(MATERIAL PROVIDED)

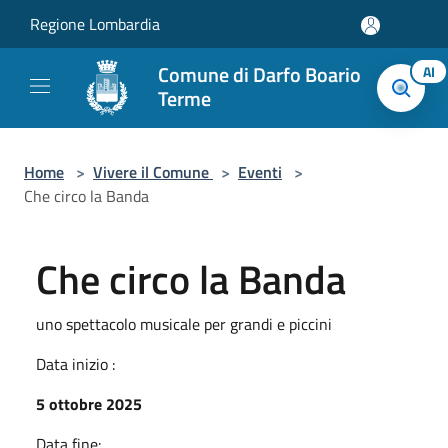
Salta al contenuto principale
Regione Lombardia
Comune di Darfo Boario
AI
Terme
Home
>
Vivere il Comune
>
Eventi
>
Che circo la Banda
Che circo la Banda
uno spettacolo musicale per grandi e piccini
Data inizio :
5 ottobre 2025
Data fine:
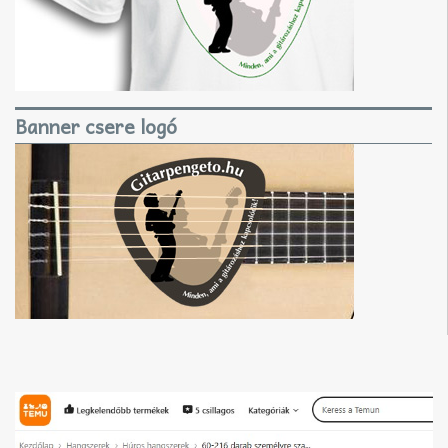
Banner csere logó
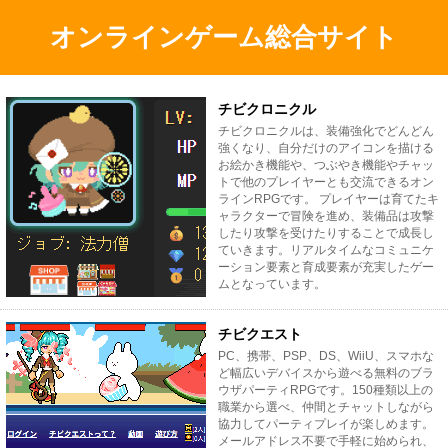
オンラインゲーム総合サイト
チビクロニクル
チビクロニクルは、装備強化でどんどん
強くなり、自分だけのアイコンを描ける
お絵かき機能や、つぶやき機能やチャッ
トで他のプレイヤーとも交流できるオン
ラインRPGです。 プレイヤーは育てたキ
ャラクターで冒険を進め、装備品は攻撃
したり攻撃を受けたりすることで成長し
ていきます。リアルタイムなコミュニケ
ーション要素と育成要素が充実したゲー
ムとなっています。
チビクエスト
PC、携帯、PSP、DS、WiiU、スマホな
ど幅広いデバイスから遊べる無料のブラ
ウザパーティRPGです。150種類以上の
職業から選べ、仲間とチャットしながら
協力してパーティプレイが楽しめます。
メールアドレス不要で手軽に始められ、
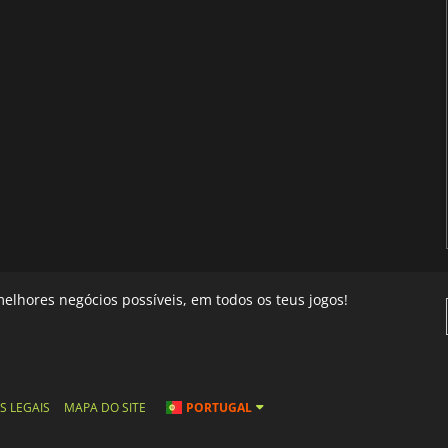
elhores negócios possíveis, em todos os teus jogos!
S LEGAIS
MAPA DO SITE
PORTUGAL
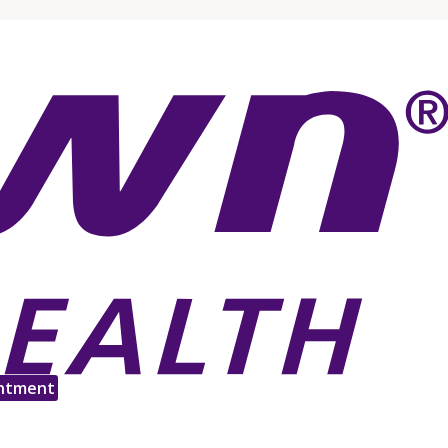
ntment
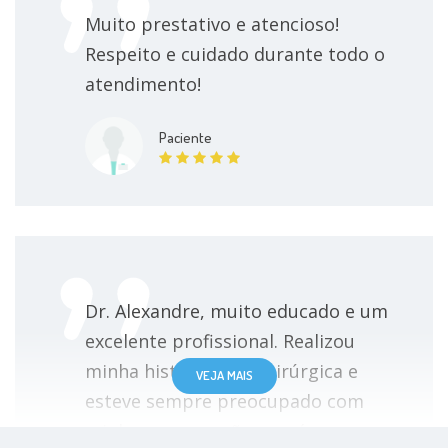
Muito prestativo e atencioso!
Respeito e cuidado durante todo o
atendimento!
Paciente
Dr. Alexandre, muito educado e um
excelente profissional. Realizou
minha histeroscopia cirúrgica e
VEJA MAIS
esteve sempre preocupado com
minha recuperação no pós-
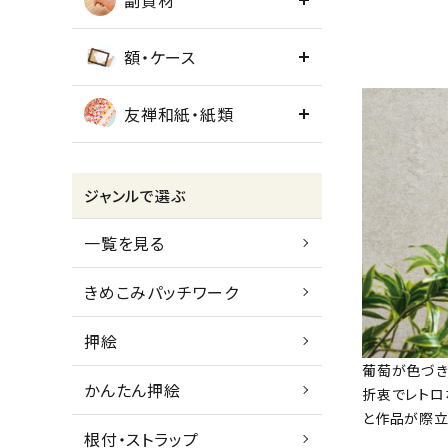
副資材
額・ケース
友禅和紙・紙類
ジャンルで選ぶ
一覧を見る
きめこみパッチワーク
押絵
葡萄が色づき
かんたん押絵
折衷でレトロ
と作品が際立
根付・ストラップ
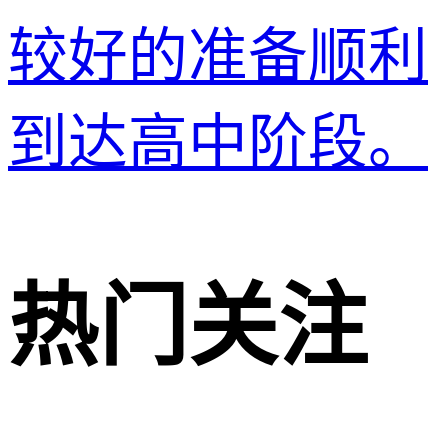
较好的准备顺利
到达高中阶段。
热门关注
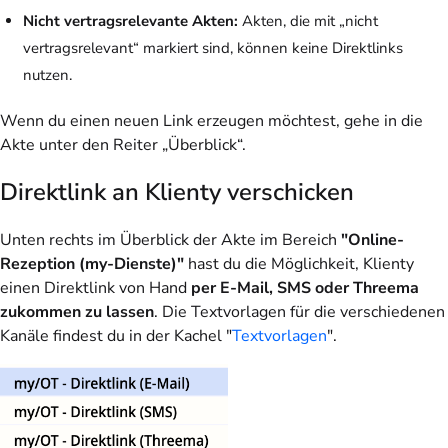
Nicht vertragsrelevante Akten:
Akten, die mit „nicht
vertragsrelevant“ markiert sind, können keine Direktlinks
nutzen.
Wenn du einen neuen Link erzeugen möchtest, gehe in die
Akte unter den Reiter „Überblick“.
Direktlink an Klienty verschicken
Unten rechts im Überblick der Akte im Bereich
"Online-
Rezeption (my-Dienste)"
hast du die Möglichkeit, Klienty
einen Direktlink von Hand
per E-Mail, SMS oder Threema
zukommen zu lassen
. Die Textvorlagen für die verschiedenen
Kanäle findest du in der Kachel "
Textvorlagen
".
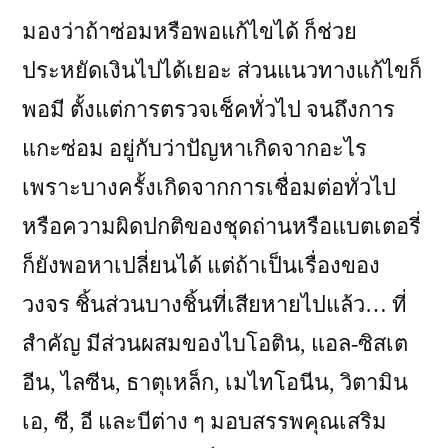
มองว่าถ้าซ่อมหรือพอแก้ไขได้ ก็ช่วย
ประหยัดเงินไปได้เยอะ ส่วนแนวทางแก้ไขก็
พอมี ตั้งแต่การตรวจเช็คทั่วไป จนถึงการ
แกะซ่อม อยู่กับว่าปัญหาเกิดจากอะไร
เพราะบางครั้งเกิดจากการเชื่อมต่อทั่วไป
หรือความผิดปกติของชุดถ่านหรือแบตเตอรี่
ก็ยังพอหาเปลี่ยนได้ แต่ถ้าเป็นเรื่องของ
วงจร ชิ้นส่วนบางชิ้นที่เสียหายไปแล้ว… ที่
สำคัญ มีส่วนผสมของไบโอติน, แอล-ซิสเต
อีน, ไลซีน, ธาตุเหล็ก, เมไทโอนีน, วิตามิน
เอ, ซี, อี และบีต่าง ๆ มอบสรรพคุณเสริม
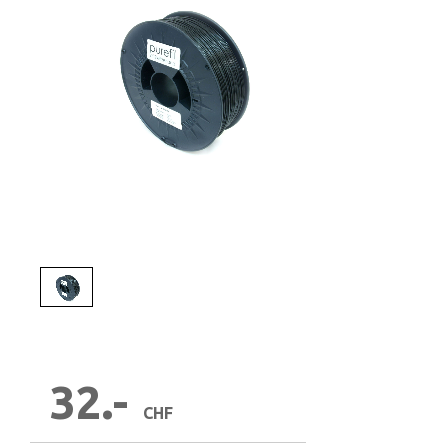
1
/
1
32.-
CHF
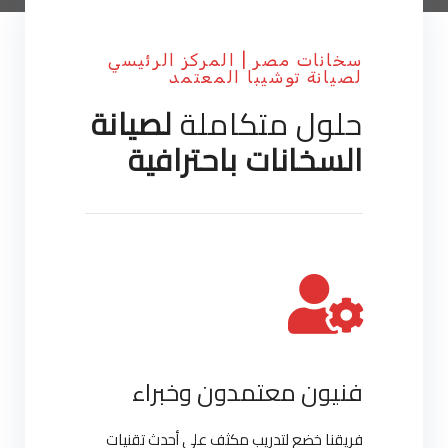
سخانات مصر | المركز الرئيسي
لصيانة توشيبا المعتمد
حلول متكاملة
لصيانة
السخانات باحترافية
فنيون معتمدون وخبراء
فريقنا خضع لتدريب مكثف على أحدث تقنيات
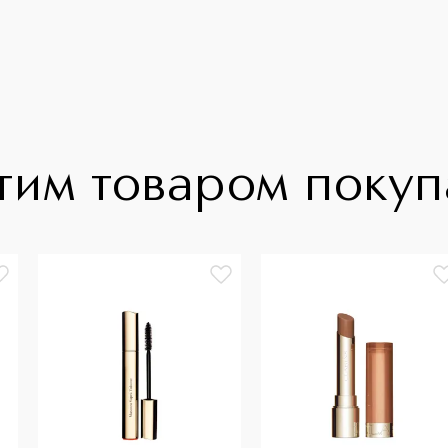
тим товаром поку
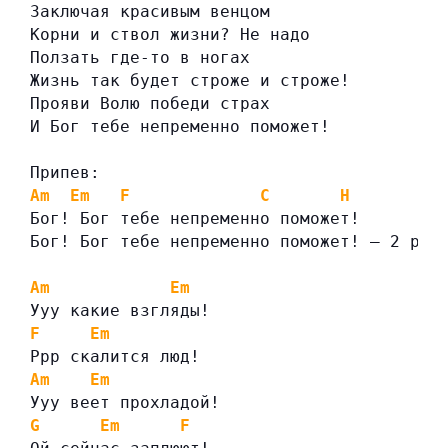
Заключая красивым венцом
Корни и ствол жизни? Не надо
Ползать где-то в ногах
Жизнь так будет строже и строже!
Прояви Волю победи страх
И Бог тебе непременно поможет!
Припев:
Am
Em
F
C
H
Бог! Бог тебе непременно поможет!
Бог! Бог тебе непременно поможет! — 2 раз
Am
Em
Ууу какие взгляды!
F
Em
Ррр скалится люд!
Am
Em
Ууу веет прохладой!
G
Em
F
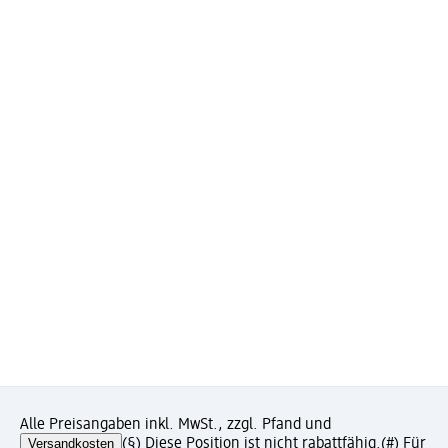
Alle Preisangaben inkl. MwSt., zzgl. Pfand und
Versandkosten
(§) Diese Position ist nicht rabattfähig.
(#) Für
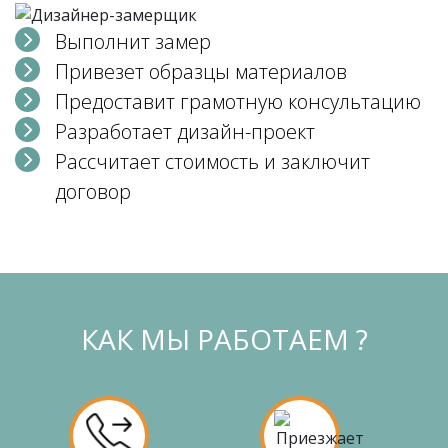
Выполнит замер
Привезет образцы материалов
Предоставит грамотную консультацию
Разработает дизайн-проект
Рассчитает стоимость и заключит
договор
КАК МЫ РАБОТАЕМ ?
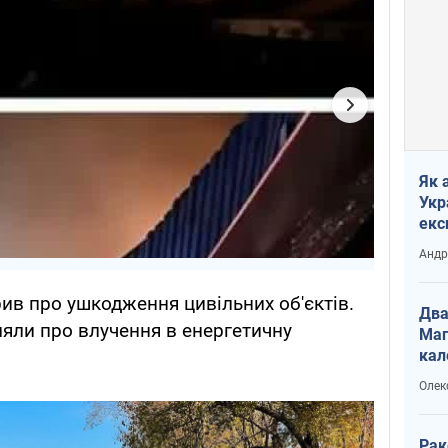
Як 
Укр
екс
наф
Андр
ив про ушкодження цивільних об'єктів.
Два
яли про влучення в енергетичну
Маг
кал
Олек
Рак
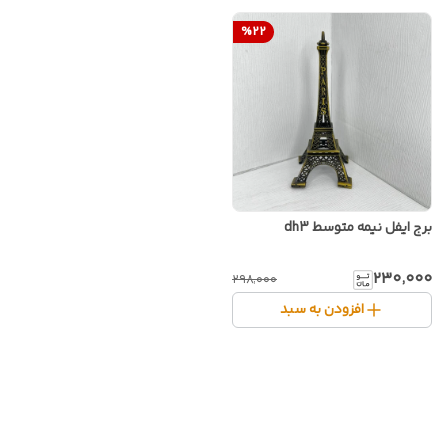
%
22
برج ایفل نیمه متوسط dh3
۲۳۰٬۰۰۰
۲۹۸٬۰۰۰
افزودن به سبد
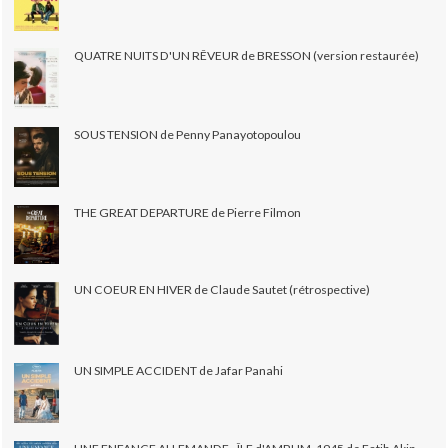
QUATRE NUITS D'UN RÊVEUR de BRESSON (version restaurée)
SOUS TENSION de Penny Panayotopoulou
THE GREAT DEPARTURE de Pierre Filmon
UN COEUR EN HIVER de Claude Sautet (rétrospective)
UN SIMPLE ACCIDENT de Jafar Panahi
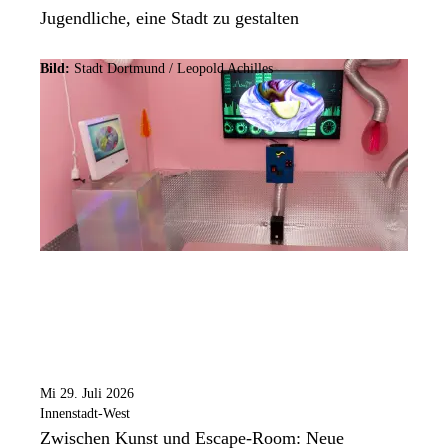
Jugendliche, eine Stadt zu gestalten
Bild:
Stadt Dortmund / Leopold Achilles
Mi 29. Juli 2026
Innenstadt-West
Zwischen Kunst und Escape-Room: Neue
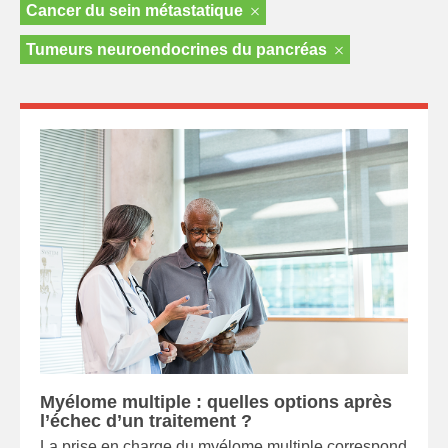
Cancer du sein métastatique
Tumeurs neuroendocrines du pancréas
Myélome multiple : quelles options après
l’échec d’un traitement ?
La prise en charge du myélome multiple correspond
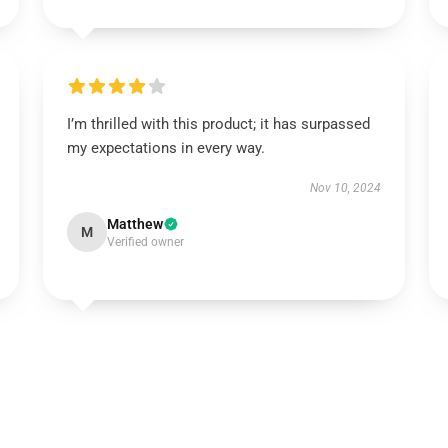
I’m thrilled with this product; it has surpassed
my expectations in every way.
Nov 10, 2024
Matthew
M
Verified owner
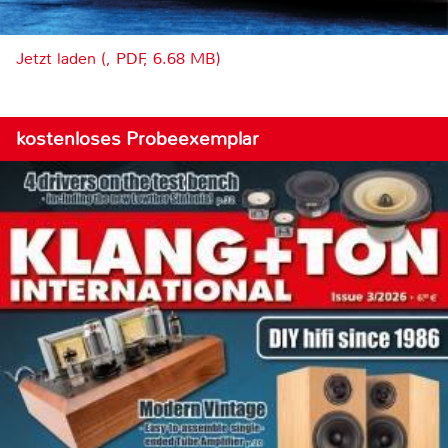
Jetzt laden (, PDF, 6.68 MB)
kostenloses Probeexemplar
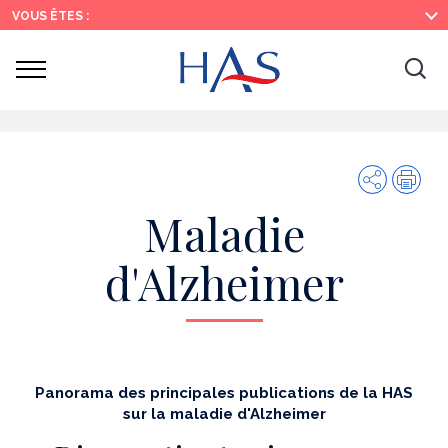
Search
Main
Main
VOUS ÊTES :
Menu
Content
Ouvrir
Ouv
le
menu
la
re
Share
Prin
Maladie
d'Alzheimer
Panorama des principales publications de la HAS
sur la maladie d'Alzheimer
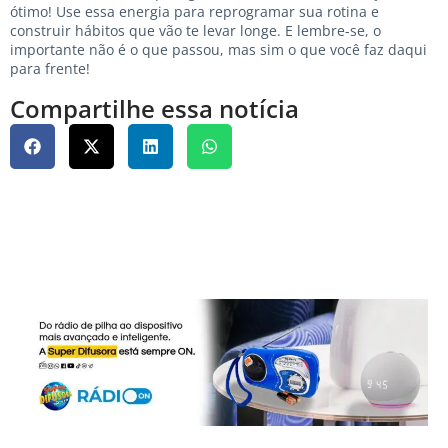
ótimo! Use essa energia para reprogramar sua rotina e
construir hábitos que vão te levar longe. E lembre-se, o
importante não é o que passou, mas sim o que você faz daqui
para frente!
Compartilhe essa notícia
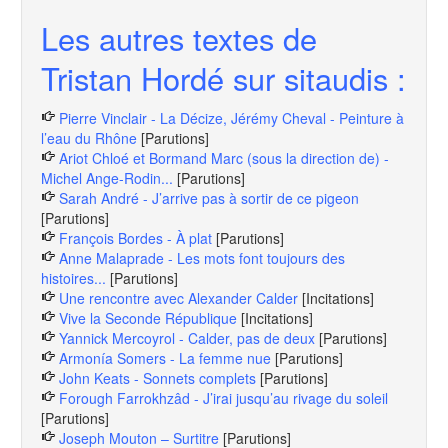
Les autres textes de
Tristan Hordé sur sitaudis :
Pierre Vinclair - La Décize, Jérémy Cheval - Peinture à
l’eau du Rhône
[Parutions]
Ariot Chloé et Bormand Marc (sous la direction de) -
Michel Ange-Rodin...
[Parutions]
Sarah André - J’arrive pas à sortir de ce pigeon
[Parutions]
François Bordes - À plat
[Parutions]
Anne Malaprade - Les mots font toujours des
histoires...
[Parutions]
Une rencontre avec Alexander Calder
[Incitations]
Vive la Seconde République
[Incitations]
Yannick Mercoyrol - Calder, pas de deux
[Parutions]
Armonía Somers - La femme nue
[Parutions]
John Keats - Sonnets complets
[Parutions]
Forough Farrokhzâd - J’irai jusqu’au rivage du soleil
[Parutions]
Joseph Mouton – Surtitre
[Parutions]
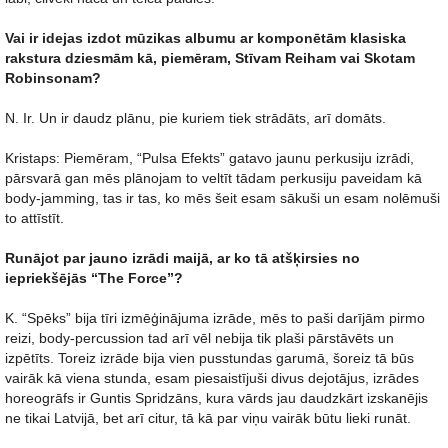
Vai ir idejas izdot mūzikas albumu ar komponētām klasiska
rakstura dziesmām kā, piemēram, Stīvam Reiham vai Skotam
Robinsonam?
N. Ir. Un ir daudz plānu, pie kuriem tiek strādāts, arī domāts.
Kristaps: Piemēram, “Pulsa Efekts” gatavo jaunu perkusiju izrādi,
pārsvarā gan mēs plānojam to veltīt tādam perkusiju paveidam kā
body-jamming, tas ir tas, ko mēs šeit esam sākuši un esam nolēmuši
to attīstīt.
Runājot par jauno izrādi maijā, ar ko tā atšķirsies no
iepriekšējās “The Force”?
K. “Spēks” bija tīri izmēģinājuma izrāde, mēs to paši darījām pirmo
reizi, body-percussion tad arī vēl nebija tik plaši pārstāvēts un
izpētīts. Toreiz izrāde bija vien pusstundas garumā, šoreiz tā būs
vairāk kā viena stunda, esam piesaistījuši divus dejotājus, izrādes
horeogrāfs ir Guntis Spridzāns, kura vārds jau daudzkārt izskanējis
ne tikai Latvijā, bet arī citur, tā kā par viņu vairāk būtu lieki runāt.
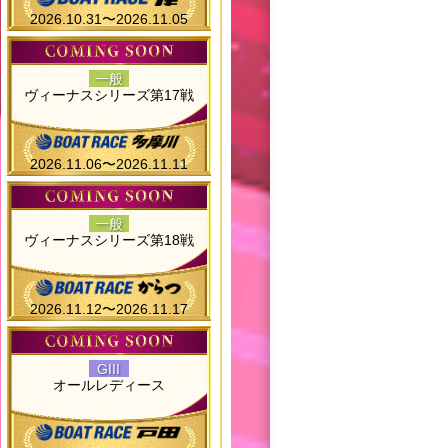
2026.10.31〜2026.11.05
一般
ヴィーナスシリーズ第17戦
2026.11.06〜2026.11.11
一般
ヴィーナスシリーズ第18戦
2026.11.12〜2026.11.17
GIII
オールレディース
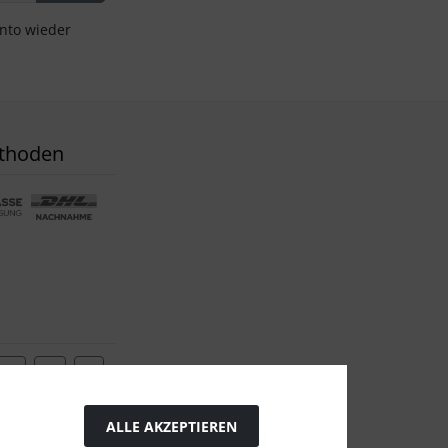
onto wieder
thoden
ALLE AKZEPTIEREN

(End MATERIAL PROVIDED)

### PROBLEM DETAILS
For this exercise, please set down exactly the lines of the listing above from the line with "François Bordes - À plat" up to and including the line with "pārsvarā gan mēs", and no pictures.

### OUTPUT OF THE EXERCISE
François Bordes - À plat
[Parutions]
Anne Malaprade - Les mots font toujours des
histoires...
[Parutions]
Une rencontre avec Alexander Calder
[Incitations]
Vive la Seconde République
[Incitations]
Yannick Mercoyrol - Calder, pas de deux
[Parutions]
Armonía Somers - La femme nue
[Parutions]
John Keats - Sonnets complets
[Parutions]
Forough Farrokhzâd - J’irai jusqu’au rivage du soleil
[Parutions]
Joseph Mouton – Surtitre
[Parutions]
Vai ir idejas izdot mūzikas albumu ar komponētām klasiska
rakstura dziesmām kā, piemēram, Stīvam Reiham vai Skotam
Robinsonam?
N. Ir. Un ir daudz plānu, pie kuriem tiek strādāts, arī domāts.
Kristaps: Piemēram, “Pulsa Efekts” gatavo jaunu perkusiju izrādi,
pārsvarā gan mēs plānojam to veltīt tādam perkusiju paveidam kā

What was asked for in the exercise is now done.